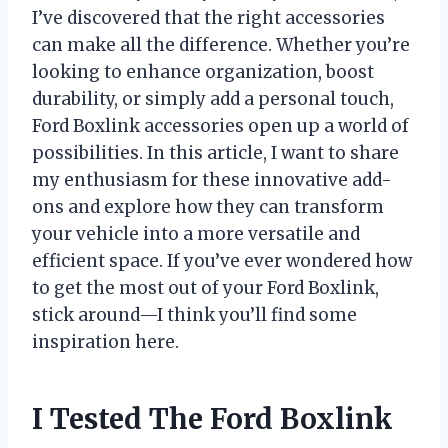
I’ve discovered that the right accessories
can make all the difference. Whether you’re
looking to enhance organization, boost
durability, or simply add a personal touch,
Ford Boxlink accessories open up a world of
possibilities. In this article, I want to share
my enthusiasm for these innovative add-
ons and explore how they can transform
your vehicle into a more versatile and
efficient space. If you’ve ever wondered how
to get the most out of your Ford Boxlink,
stick around—I think you’ll find some
inspiration here.
I Tested The Ford Boxlink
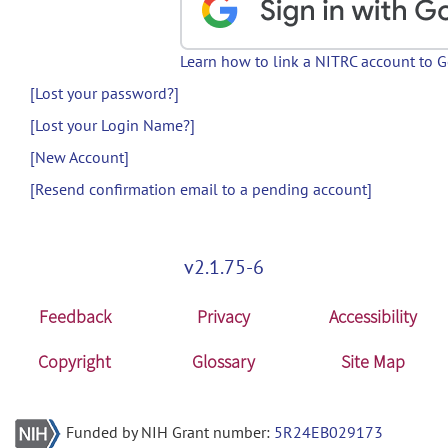
Learn how to link a NITRC account to 
[Lost your password?]
[Lost your Login Name?]
[New Account]
[Resend confirmation email to a pending account]
v2.1.75-6
Feedback
Privacy
Accessibility
Copyright
Glossary
Site Map
Funded by NIH Grant number:
5R24EB029173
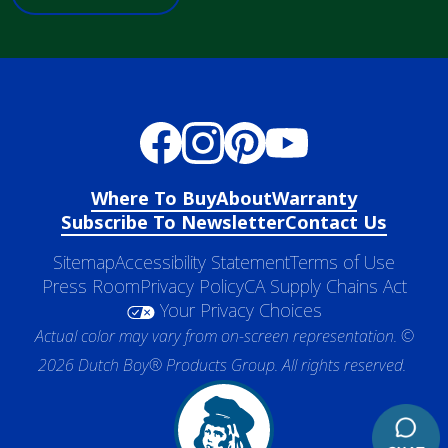
Where To Buy
About
Warranty
Subscribe To Newsletter
Contact Us
Sitemap
Accessibility Statement
Terms of Use
Press Room
Privacy Policy
CA Supply Chains Act
Your Privacy Choices
Actual color may vary from on-screen representation. ©
2026 Dutch Boy® Products Group. All rights reserved.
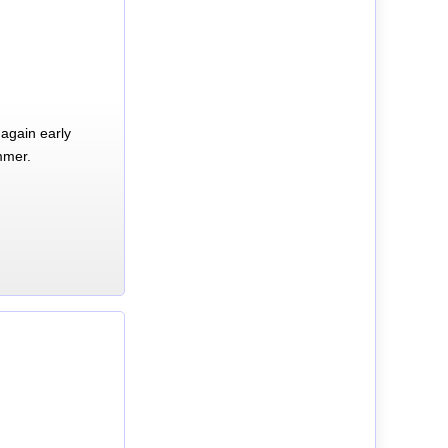
again early
mmer.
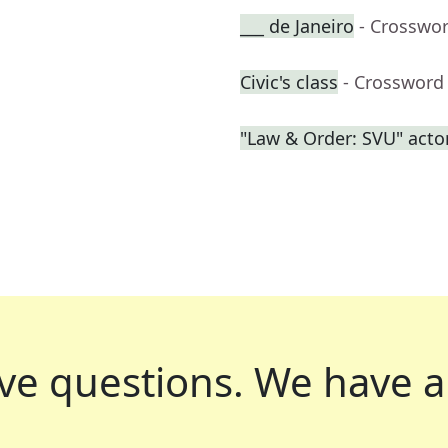
___ de Janeiro
- Crosswo
Civic's class
- Crossword
"Law & Order: SVU" acto
ve questions.
We have a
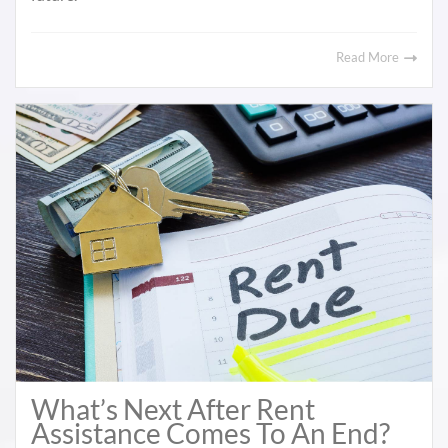
Read More
What’s Next After Rent
Assistance Comes To An End?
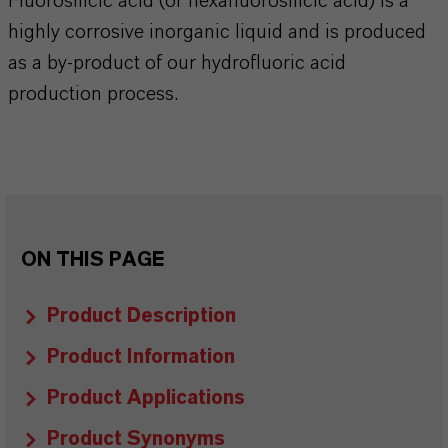
Fluorosilicic acid (or hexafluorosilicic acid) is a
highly corrosive inorganic liquid and is produced
as a by-product of our hydrofluoric acid
production process.
ON THIS PAGE
Product Description
Product Information
Product Applications
Product Synonyms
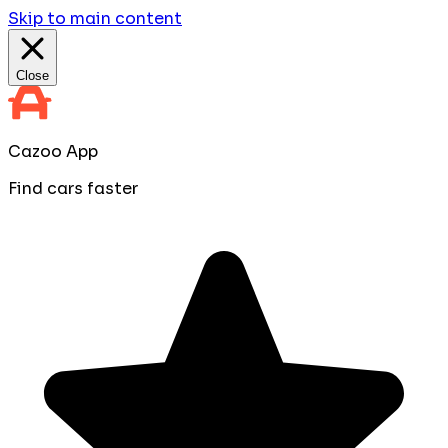
Skip to main content
Close
Cazoo App
Find cars faster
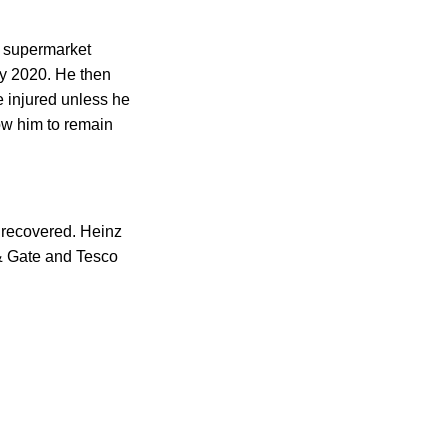
o supermarket
y 2020. He then
e injured unless he
low him to remain
e recovered. Heinz
& Gate and Tesco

• • • • • • •

AIM OF THE TASK -
Show every line in the records above that contains the word "Boxlink".

EXERCISE SOLUTION -
Ford Boxlink accessories open up a world of
to get the most out of your Ford Boxlink,
I Tested The Ford Boxlink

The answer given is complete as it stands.